# Finding the Center of US Counties in SAS

I had a problem where I needed the center longitude and latitude of each US county. SAS comes with some datasets containing map data in the format of tables that trace a line around the borders of counties. I was interested in the MAPSGFK.US_COUNTIES dataset, which has data that looks like this:

The State and County numbers were
FIPS codes, which
were also stored in the US_COUNTIES_ATTR table, so those are easy enough to
figure out. Segment *seemed* to be always 1. Resolution and Density were
numbers that I figured had to do with how much detail the drawing would have
if these points were used in a line drawing.

The longitude and latitude here are all points along the border. The simplest, and most incorrect way of getting the center of the county would be to take an average of them, which would be fine for rectangular counties, but for territories where one side is flat (and has few waypoints) and one side is jagged (such as a coastal border), the midpoint will be weighted to that side. So instead, use geometry.

In geometry, there’s a formula for the Centroid of a polygon. This is a magic formula that I just trust is correct, because everything on Wikipedia is true, without exception. Here was my first pass at an implementation of it in SAS:

```
proc sort data=mapsgfk.us_counties out=centroids;
by state county;
run;
data centroids(keep=cx cy county state);
retain yi yj xi xj a cx cy x0 y0 0;
set centroids(keep=state county lat long rename=(lat=yj long=xj));
by state county;
if(first.county) then do;
cx = 0;
cy = 0;
a = 0;
x0 = xj;
y0 = yj;
end;
else if(not first.county) then do;
ta = (xi*yj - xj*yi);
cx + ((xi+xj)*ta);
cy + ((yi+yj)*ta);
a + ta;
end;
if(last.county) then do;
ta = (xj*y0 - x0*yj);
cx + ((xj+x0)*ta);
cy + ((yj+y0)*ta);
a = ta + a * 0.5;
cx = cx / (6*a);
cy = cy / (6*a);
output;
end;
xi = xj;
yi = yj;
run;
```

Here, *xi* and *yi* are always the coordinates from the previous
point, and “`if not first.county`

” prevents processing of the first
point of a county because it didn’t have a previous point. The variables
*a*, *cx*, and *cy* accumulate for every point. The variable
*ta* is the area of the rectangle defined by the two points. Once all the
points have been accumulated, the area is halfed so it’s the actual area, and
the area is used in calculating the centroid (*cx* and *cy*).

But then I noticed the 2nd county was positioned somewhere in the mid-Atlantic. Something had to be up. Looking closer, this was Baldwin County, which had an island. Looking at the source data, this segment was drawn in two segments, which caused the centroid formula to choke, as it assumed contiguous shapes.
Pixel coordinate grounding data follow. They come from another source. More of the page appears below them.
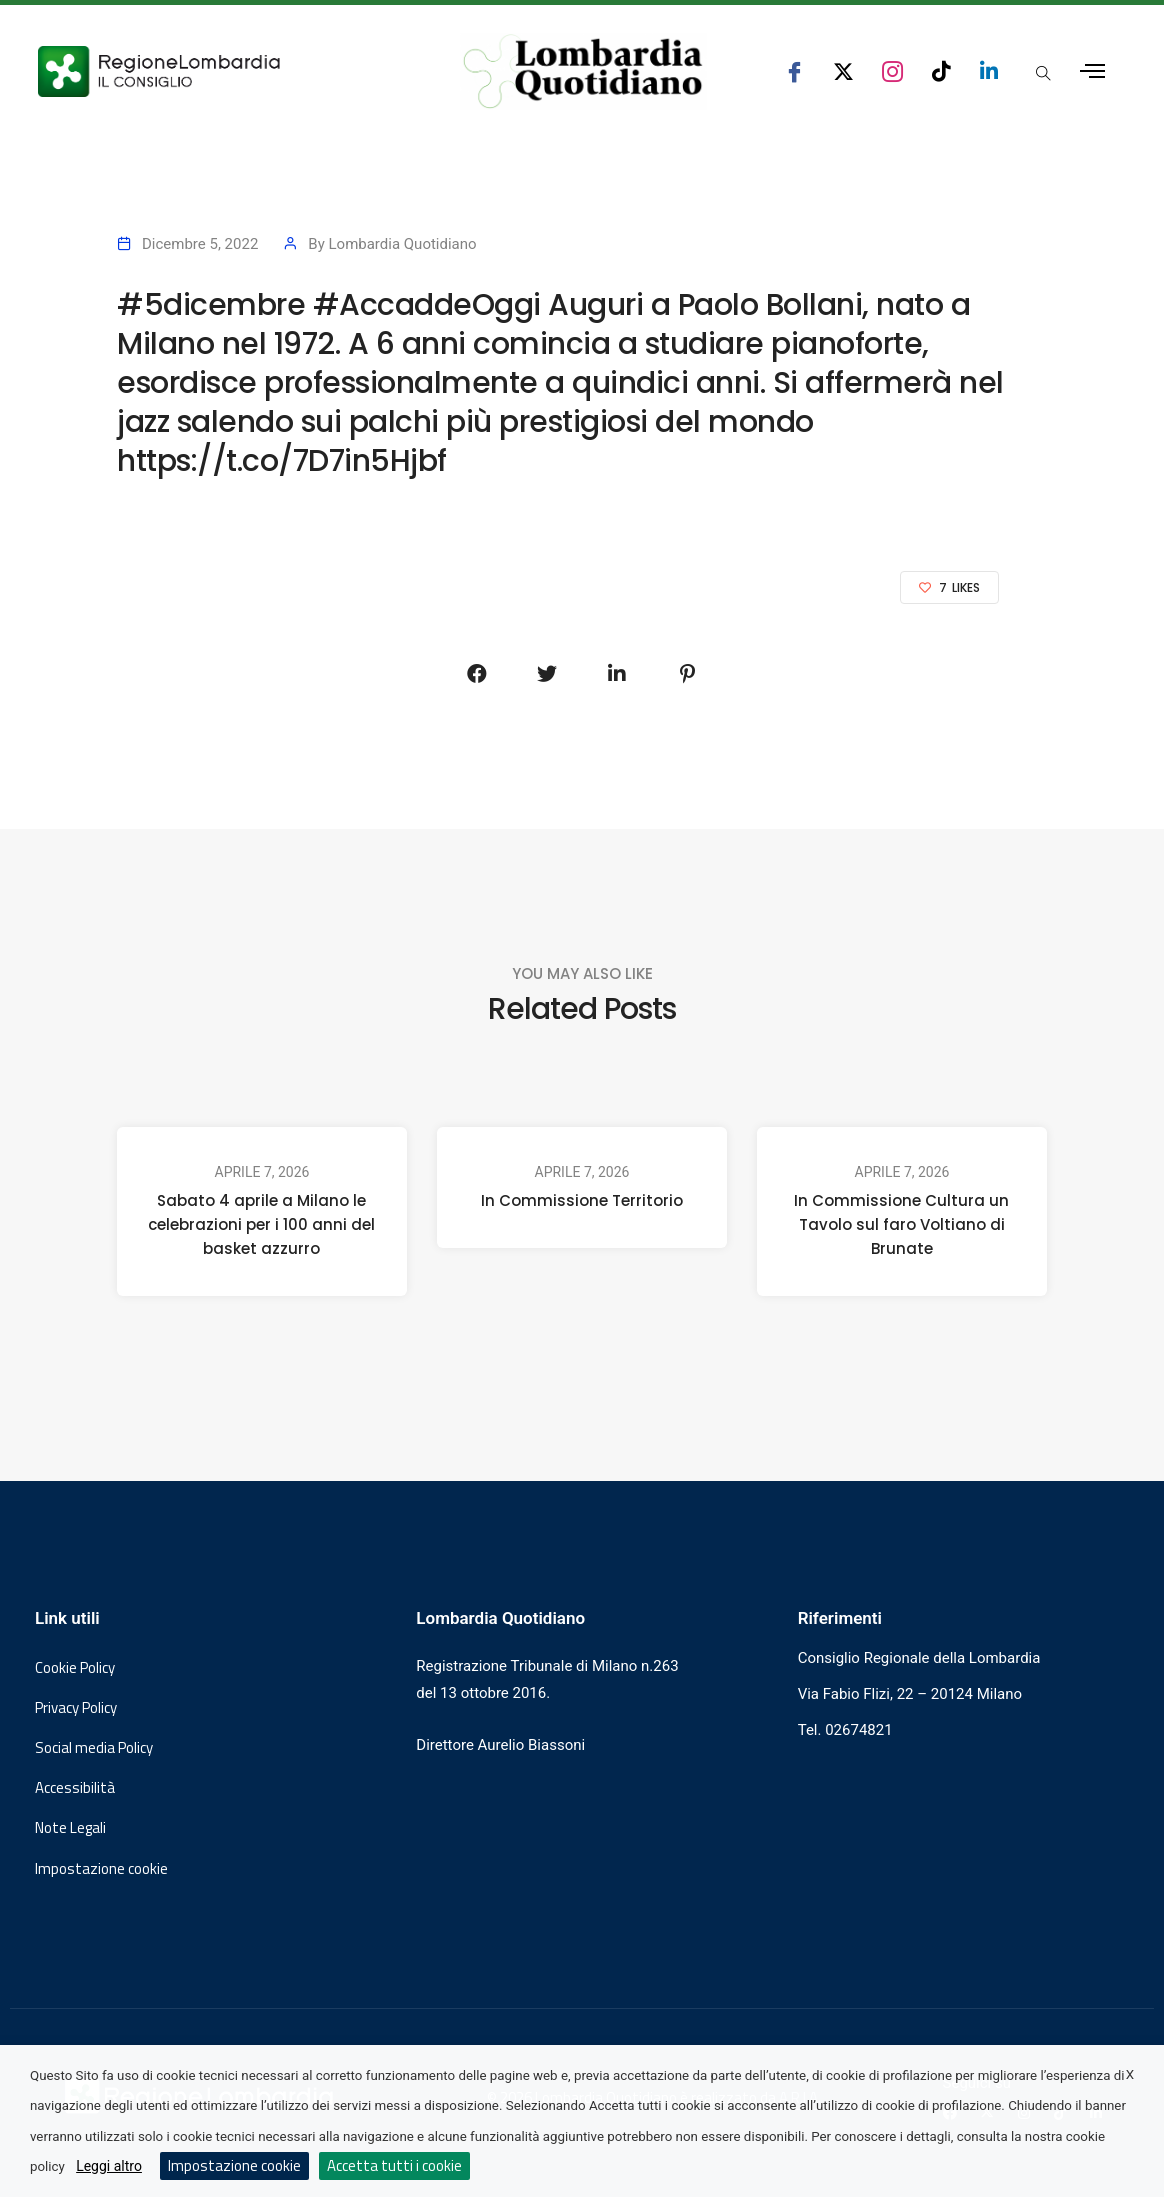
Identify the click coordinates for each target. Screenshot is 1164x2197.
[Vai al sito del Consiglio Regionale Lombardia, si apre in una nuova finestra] (220, 71)
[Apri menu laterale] (1092, 71)
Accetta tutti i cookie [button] (394, 2165)
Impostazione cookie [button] (101, 1869)
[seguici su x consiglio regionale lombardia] (843, 71)
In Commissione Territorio (582, 1200)
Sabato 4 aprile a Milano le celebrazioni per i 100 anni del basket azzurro (261, 1224)
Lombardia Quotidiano (403, 244)
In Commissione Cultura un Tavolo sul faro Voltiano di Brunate (901, 1224)
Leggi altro (109, 2166)
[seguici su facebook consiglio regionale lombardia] (794, 71)
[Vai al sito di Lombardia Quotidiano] (584, 71)
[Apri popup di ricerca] (1044, 73)
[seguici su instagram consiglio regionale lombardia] (892, 71)
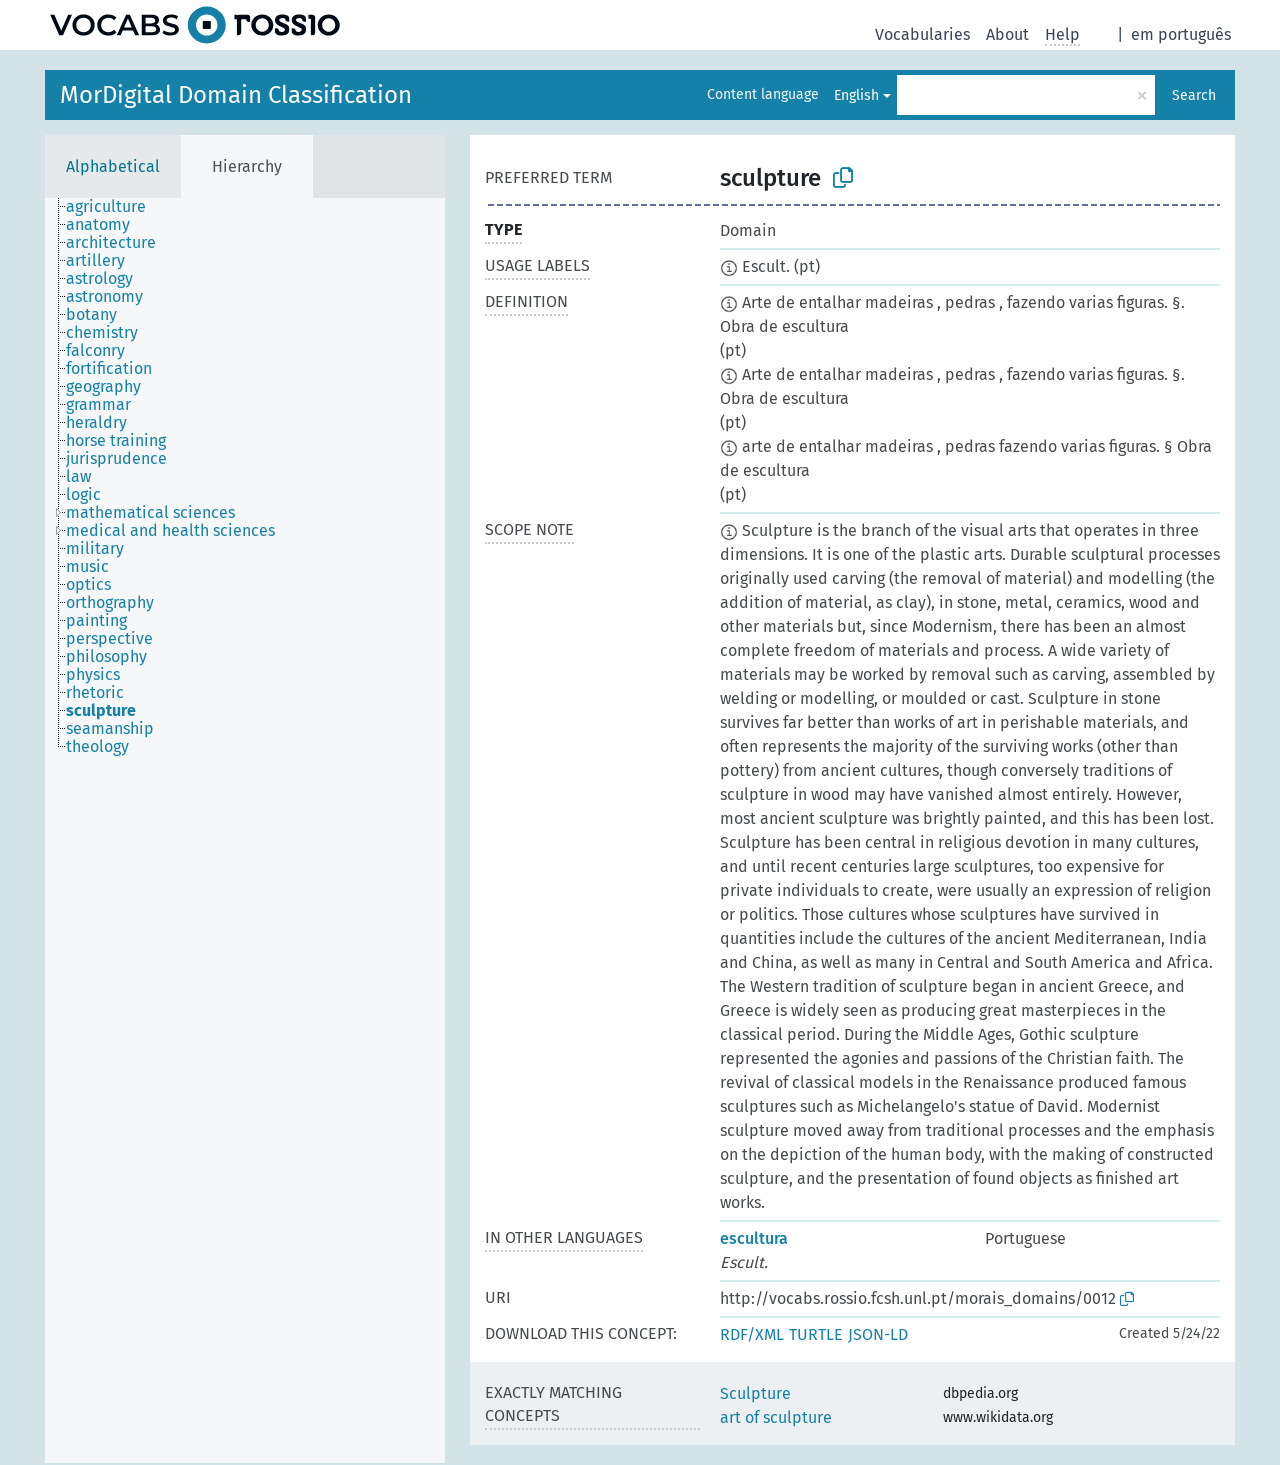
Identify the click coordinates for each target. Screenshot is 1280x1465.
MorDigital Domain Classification (236, 95)
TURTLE (816, 1334)
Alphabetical (113, 166)
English (856, 95)
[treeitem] (114, 207)
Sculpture (755, 1393)
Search (1194, 95)
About (1007, 34)
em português (1181, 34)
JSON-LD (878, 1334)
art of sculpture (776, 1417)
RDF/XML (752, 1334)
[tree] (245, 830)
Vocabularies (922, 34)
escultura (754, 1238)
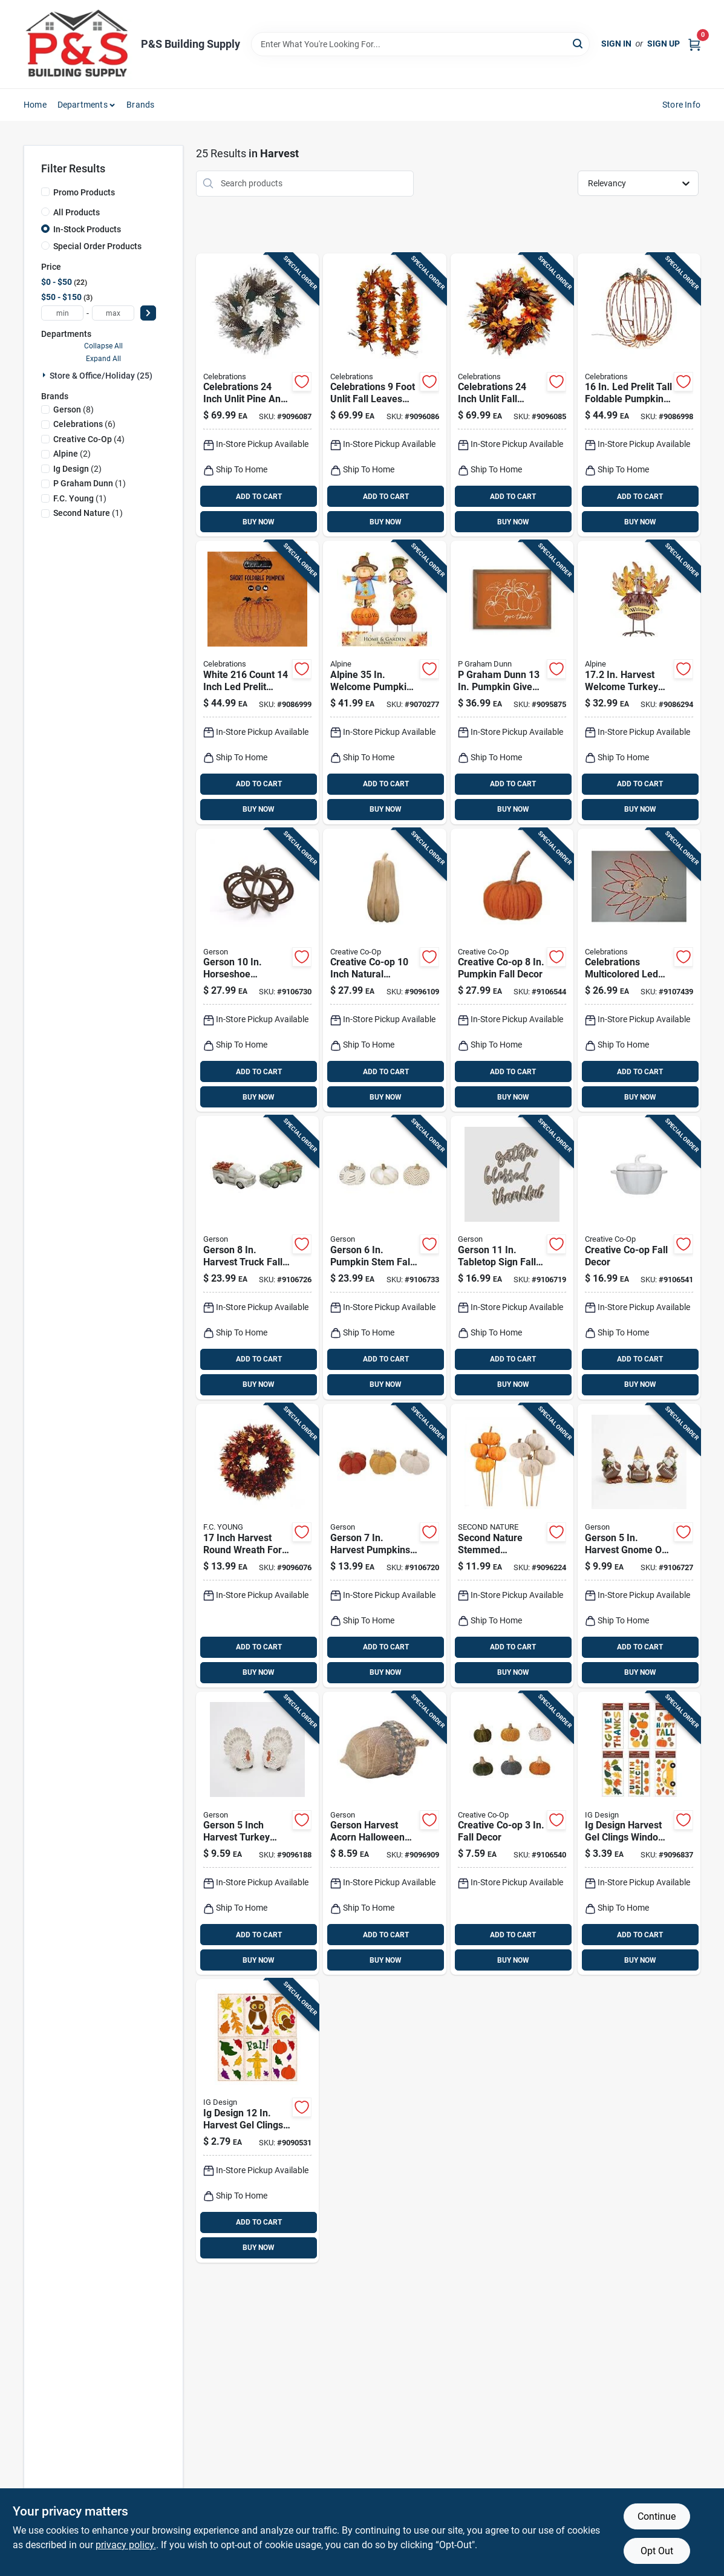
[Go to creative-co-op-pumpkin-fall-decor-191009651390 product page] (512, 970)
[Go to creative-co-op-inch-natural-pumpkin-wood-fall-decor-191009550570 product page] (384, 970)
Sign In (616, 43)
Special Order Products (97, 246)
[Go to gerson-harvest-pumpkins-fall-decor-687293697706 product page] (384, 1545)
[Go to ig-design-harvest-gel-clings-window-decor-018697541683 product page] (639, 1833)
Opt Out (657, 2551)
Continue (657, 2516)
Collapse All (103, 346)
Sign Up (663, 43)
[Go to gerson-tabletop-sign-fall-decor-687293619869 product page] (512, 1258)
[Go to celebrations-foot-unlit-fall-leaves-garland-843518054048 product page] (384, 395)
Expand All (103, 358)
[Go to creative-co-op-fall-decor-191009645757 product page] (639, 1258)
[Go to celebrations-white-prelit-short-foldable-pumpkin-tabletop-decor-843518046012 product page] (257, 682)
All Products (76, 212)
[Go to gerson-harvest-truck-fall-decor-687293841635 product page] (257, 1258)
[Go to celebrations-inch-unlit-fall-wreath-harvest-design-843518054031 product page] (512, 395)
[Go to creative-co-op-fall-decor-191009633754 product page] (512, 1833)
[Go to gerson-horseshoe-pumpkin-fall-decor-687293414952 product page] (257, 970)
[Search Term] (420, 44)
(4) (89, 439)
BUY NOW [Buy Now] (259, 522)
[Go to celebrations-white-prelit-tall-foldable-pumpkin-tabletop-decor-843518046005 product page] (639, 395)
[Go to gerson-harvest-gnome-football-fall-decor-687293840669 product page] (639, 1545)
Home (35, 104)
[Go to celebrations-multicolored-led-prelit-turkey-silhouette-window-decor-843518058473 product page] (639, 970)
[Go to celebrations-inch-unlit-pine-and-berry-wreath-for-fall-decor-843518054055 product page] (257, 395)
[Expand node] (45, 375)
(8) (73, 409)
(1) (89, 483)
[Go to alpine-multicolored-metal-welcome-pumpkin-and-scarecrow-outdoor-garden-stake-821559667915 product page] (384, 682)
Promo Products (84, 192)
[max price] (113, 313)
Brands (140, 104)
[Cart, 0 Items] (694, 43)
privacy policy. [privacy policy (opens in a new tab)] (126, 2545)
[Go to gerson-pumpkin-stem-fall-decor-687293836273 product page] (384, 1258)
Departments (82, 104)
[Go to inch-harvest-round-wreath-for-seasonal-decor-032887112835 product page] (257, 1545)
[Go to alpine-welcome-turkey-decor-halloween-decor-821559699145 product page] (639, 682)
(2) (72, 453)
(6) (84, 424)
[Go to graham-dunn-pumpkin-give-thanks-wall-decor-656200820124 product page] (512, 682)
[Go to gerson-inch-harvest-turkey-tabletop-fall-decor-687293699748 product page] (257, 1833)
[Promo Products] (45, 191)
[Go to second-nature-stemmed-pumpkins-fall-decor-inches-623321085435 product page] (512, 1545)
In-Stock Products (87, 229)
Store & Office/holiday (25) (101, 375)
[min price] (62, 313)
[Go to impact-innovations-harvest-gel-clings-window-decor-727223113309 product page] (257, 2121)
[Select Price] (148, 313)
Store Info (681, 104)
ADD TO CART (259, 496)
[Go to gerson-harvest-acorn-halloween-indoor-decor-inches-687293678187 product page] (384, 1833)
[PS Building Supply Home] (78, 44)
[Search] (578, 43)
So instead, in my second pass, I compute the centroid of every segment, then average them weighted by their areas.

```
proc sort data=mapsgfk.us_counties out=centroids;
by state county segment;
run;
data centroids_temp;
retain yi yj xi xj a cx cy x0 y0 0;
set centroids(keep=state county segment lat long rename=(lat=yj long=xj));
by state county segment;
if(first.segment) then do;
cx = 0;
cy = 0;
a = 0;
x0 = xj;
y0 = yj;
end;
else if(not first.segment) then do;
ta = (xi*yj - xj*yi);
cx + ((xi+xj)*ta);
cy + ((yi+yj)*ta);
a + ta;
end;
if(last.segment) then do;
ta = (xj*y0 - x0*yj);
cx + ((xj+x0)*ta);
cy + ((yj+y0)*ta);
a = ta + a * 0.5;
cx = cx / (6*a);
cy = cy / (6*a);
output;
end;
xi = xj;
yi = yj;
run;
proc sql;
create table centroid_weight as
select
state, county, sum(a) as sum
from centroids_temp
group by state, county;
quit;
proc sql;
create table centroids as
select a.state, a.county,
sum(cx*(a / sum)) as lat,
sum(cy*(a / sum)) as long
from centroids_temp a
inner join centroid_weight b
on (a.state = b.state and a.county = b.county)
group by a.state, a.county;
quit;
proc sql;
drop table centroids_temp;
drop table centroid_weight;
quit;
```

Here, I add two more steps. The first proc SQL block sums up the total area of each county, which is used in the second block to find the average centroid of each county’s centroids, weighted by the total area that centroid represents, which gives us correct centroids for counties drawn in multiple segments.